*Entries shown:*
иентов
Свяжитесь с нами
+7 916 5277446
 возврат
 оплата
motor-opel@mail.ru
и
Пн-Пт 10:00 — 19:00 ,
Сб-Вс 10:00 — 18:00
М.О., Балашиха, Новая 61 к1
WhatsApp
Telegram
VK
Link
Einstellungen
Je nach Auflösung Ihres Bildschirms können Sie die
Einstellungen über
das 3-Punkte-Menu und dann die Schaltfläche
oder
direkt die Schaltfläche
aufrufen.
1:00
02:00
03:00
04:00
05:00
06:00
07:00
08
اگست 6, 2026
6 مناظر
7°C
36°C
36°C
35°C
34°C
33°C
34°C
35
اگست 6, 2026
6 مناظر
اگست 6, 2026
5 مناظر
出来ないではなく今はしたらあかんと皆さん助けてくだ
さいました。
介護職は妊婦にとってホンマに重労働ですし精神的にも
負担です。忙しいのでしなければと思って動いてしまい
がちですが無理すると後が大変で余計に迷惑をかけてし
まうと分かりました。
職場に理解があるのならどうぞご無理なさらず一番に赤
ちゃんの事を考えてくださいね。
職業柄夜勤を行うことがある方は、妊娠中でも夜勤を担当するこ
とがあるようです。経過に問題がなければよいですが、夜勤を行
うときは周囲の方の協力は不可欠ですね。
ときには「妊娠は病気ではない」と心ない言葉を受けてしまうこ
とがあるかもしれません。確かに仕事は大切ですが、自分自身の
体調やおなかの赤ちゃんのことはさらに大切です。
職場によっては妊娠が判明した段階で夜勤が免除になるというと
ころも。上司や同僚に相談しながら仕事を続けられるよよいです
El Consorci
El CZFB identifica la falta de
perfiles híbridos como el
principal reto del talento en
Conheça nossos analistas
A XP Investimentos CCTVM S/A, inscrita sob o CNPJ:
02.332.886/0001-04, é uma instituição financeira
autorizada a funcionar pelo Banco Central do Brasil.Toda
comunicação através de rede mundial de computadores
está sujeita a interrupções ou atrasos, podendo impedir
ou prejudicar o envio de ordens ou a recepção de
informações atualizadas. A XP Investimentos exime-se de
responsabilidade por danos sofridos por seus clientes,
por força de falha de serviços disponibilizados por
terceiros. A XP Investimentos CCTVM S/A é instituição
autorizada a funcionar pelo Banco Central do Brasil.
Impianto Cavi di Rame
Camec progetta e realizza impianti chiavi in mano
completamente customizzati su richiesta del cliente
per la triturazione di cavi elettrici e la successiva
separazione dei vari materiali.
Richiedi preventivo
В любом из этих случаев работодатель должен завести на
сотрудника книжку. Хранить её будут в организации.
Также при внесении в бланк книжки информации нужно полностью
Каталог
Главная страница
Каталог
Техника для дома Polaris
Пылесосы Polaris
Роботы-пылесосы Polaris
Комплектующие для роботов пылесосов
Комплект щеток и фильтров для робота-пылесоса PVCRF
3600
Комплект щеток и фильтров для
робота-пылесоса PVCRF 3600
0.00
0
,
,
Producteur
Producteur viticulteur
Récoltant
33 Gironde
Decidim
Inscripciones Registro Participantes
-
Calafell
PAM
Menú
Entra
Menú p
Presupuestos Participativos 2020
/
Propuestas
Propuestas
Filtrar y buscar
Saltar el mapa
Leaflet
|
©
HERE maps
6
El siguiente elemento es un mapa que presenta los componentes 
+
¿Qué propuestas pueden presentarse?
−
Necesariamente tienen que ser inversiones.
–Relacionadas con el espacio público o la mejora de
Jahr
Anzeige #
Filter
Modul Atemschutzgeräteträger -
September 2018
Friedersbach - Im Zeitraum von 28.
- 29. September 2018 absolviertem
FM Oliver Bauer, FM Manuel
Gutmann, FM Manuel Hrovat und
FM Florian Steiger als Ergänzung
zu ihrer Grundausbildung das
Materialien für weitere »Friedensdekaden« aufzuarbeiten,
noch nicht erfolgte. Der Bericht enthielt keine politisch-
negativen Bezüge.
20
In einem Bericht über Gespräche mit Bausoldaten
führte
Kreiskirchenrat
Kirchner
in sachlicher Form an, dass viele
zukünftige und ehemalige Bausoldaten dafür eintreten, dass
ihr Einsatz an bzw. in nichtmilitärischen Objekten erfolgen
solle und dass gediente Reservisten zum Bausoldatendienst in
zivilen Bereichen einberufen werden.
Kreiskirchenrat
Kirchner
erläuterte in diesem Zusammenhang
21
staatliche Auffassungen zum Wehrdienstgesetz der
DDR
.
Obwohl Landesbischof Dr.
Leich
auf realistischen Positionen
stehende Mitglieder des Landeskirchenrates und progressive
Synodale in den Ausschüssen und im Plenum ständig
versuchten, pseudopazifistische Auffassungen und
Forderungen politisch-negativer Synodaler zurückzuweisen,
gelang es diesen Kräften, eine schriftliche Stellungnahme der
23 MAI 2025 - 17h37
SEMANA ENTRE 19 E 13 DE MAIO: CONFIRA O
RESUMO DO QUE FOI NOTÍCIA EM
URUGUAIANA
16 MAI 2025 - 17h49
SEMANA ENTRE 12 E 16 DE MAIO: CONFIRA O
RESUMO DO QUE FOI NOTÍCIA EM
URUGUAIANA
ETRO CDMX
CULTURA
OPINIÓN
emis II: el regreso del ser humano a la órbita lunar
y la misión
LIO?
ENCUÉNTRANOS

*What is being asked:* Repeat all of the data exactly. Include every line.

*Answer to this problem:*
иентов
Свяжитесь с нами
+7 916 5277446
 возврат
 оплата
motor-opel@mail.ru
и
Пн-Пт 10:00 — 19:00 ,
Сб-Вс 10:00 — 18:00
М.О., Балашиха, Новая 61 к1
WhatsApp
Telegram
VK
Link
Einstellungen
Je nach Auflösung Ihres Bildschirms können Sie die
Einstellungen über
das 3-Punkte-Menu und dann die Schaltfläche
oder
direkt die Schaltfläche
aufrufen.
1:00
02:00
03:00
04:00
05:00
06:00
07:00
08
اگست 6, 2026
6 مناظر
7°C
36°C
36°C
35°C
34°C
33°C
34°C
35
اگست 6, 2026
6 مناظر
اگست 6, 2026
5 مناظر
出来ないではなく今はしたらあかんと皆さん助けてくだ
さいました。
介護職は妊婦にとってホンマに重労働ですし精神的にも
負担です。忙しいのでしなければと思って動いてしまい
がちですが無理すると後が大変で余計に迷惑をかけてし
まうと分かりました。
職場に理解があるのならどうぞご無理なさらず一番に赤
ちゃんの事を考えてくださいね。
職業柄夜勤を行うことがある方は、妊娠中でも夜勤を担当するこ
とがあるようです。経過に問題がなければよいですが、夜勤を行
うときは周囲の方の協力は不可欠ですね。
ときには「妊娠は病気ではない」と心ない言葉を受けてしまうこ
とがあるかもしれません。確かに仕事は大切ですが、自分自身の
体調やおなかの赤ちゃんのことはさらに大切です。
職場によっては妊娠が判明した段階で夜勤が免除になるというと
ころも。上司や同僚に相談しながら仕事を続けられるよよいです
El Consorci
El CZFB identifica la falta de
perfiles híbridos como el
principal reto del talento en
Conheça nossos analistas
A XP Investimentos CCTVM S/A, inscrita sob o CNPJ:
02.332.886/0001-04, é uma instituição financeira
autorizada a funcionar pelo Banco Central do Brasil.Toda
comunicação através de rede mundial de computadores
está sujeita a interrupções ou atrasos, podendo impedir
ou prejudicar o envio de ordens ou a recepção de
informações atualizadas. A XP Investimentos exime-se de
responsabilidade por danos sofridos por seus clientes,
por força de falha de serviços disponibilizados por
terceiros. A XP Investimentos CCTVM S/A é instituição
autorizada a funcionar pelo Banco Central do Brasil.
Impianto Cavi di Rame
Camec progetta e realizza impianti chiavi in mano
completamente customizzati su richiesta del cliente
per la triturazione di cavi elettrici e la successiva
separazione dei vari materiali.
Richiedi preventivo
В любом из этих случаев работодатель должен завести на
сотрудника книжку. Хранить её будут в организации.
Также при внесении в бланк книжки информации нужно полностью
Каталог
Главная страница
Каталог
Техника для дома Polaris
Пылесосы Polaris
Роботы-пылесосы Polaris
Комплектующие для роботов пылесосов
Комплект щеток и фильтров для робота-пылесоса PVCRF
3600
Комплект щеток и фильтров для
робота-пылесоса PVCRF 3600
0.00
0
,
,
Producteur
Producteur viticulteur
Récoltant
33 Gironde
Decidim
Inscripciones Registro Participantes
-
Calafell
PAM
Menú
Entra
Menú p
Presupuestos Participativos 2020
/
Propuestas
Propuestas
Filtrar y buscar
Saltar el mapa
Leaflet
|
©
HERE maps
6
El siguiente elemento es un mapa que presenta los componentes 
+
¿Qué propuestas pueden presentarse?
−
Necesariamente tienen que ser inversiones.
–Relacionadas con el espacio público o la mejora de
Jahr
Anzeige #
Filter
Modul Atemschutzgeräteträger -
September 2018
Friedersbach - Im Zeitraum von 28.
- 29. September 2018 absolviertem
FM Oliver Bauer, FM Manuel
Gutmann, FM Manuel Hrovat und
FM Florian Steiger als Ergänzung
zu ihrer Grundausbildung das
Materialien für weitere »Friedensdekaden« aufzuarbeiten,
noch nicht erfolgte. Der Bericht enthielt keine politisch-
negativen Bezüge.
20
In einem Bericht über Gespräche mit Bausoldaten
führte
Kreiskirchenrat
Kirchner
in sachlicher Form an, dass viele
zukünftige und ehemalige Bausoldaten dafür eintreten, dass
ihr Einsatz an bzw. in nichtmilitärischen Objekten erfolgen
solle und dass gediente Reservisten zum Bausoldatendienst in
zivilen Bereichen einberufen werden.
Kreiskirchenrat
Kirchner
erläuterte in diesem Zusammenhang
21
staatliche Auffassungen zum Wehrdienstgesetz der
DDR
.
Obwohl Landesbischof Dr.
Leich
auf realistischen Positionen
stehende Mitglieder des Landeskirchenrates und progressive
Synodale in den Ausschüssen und im Plenum ständig
versuchten, pseudopazifistische Auffassungen und
Forderungen politisch-negativer Synodaler zurückzuweisen,
gelang es diesen Kräften, eine schriftliche Stellungnahme der
23 MAI 2025 - 17h37
SEMANA ENTRE 19 E 13 DE MAIO: CONFIRA O
RESUMO DO QUE FOI NOTÍCIA EM
URUGUAIANA
16 MAI 2025 - 17h49
SEMANA ENTRE 12 E 16 DE MAIO: CONFIRA O
RESUMO DO QUE FOI NOTÍCIA EM
URUGUAIANA
ETRO CDMX
CULTURA
OPINIÓN
emis II: el regreso del ser humano a la órbita lunar
y la misión
LIO?
ENCUÉNTRANOS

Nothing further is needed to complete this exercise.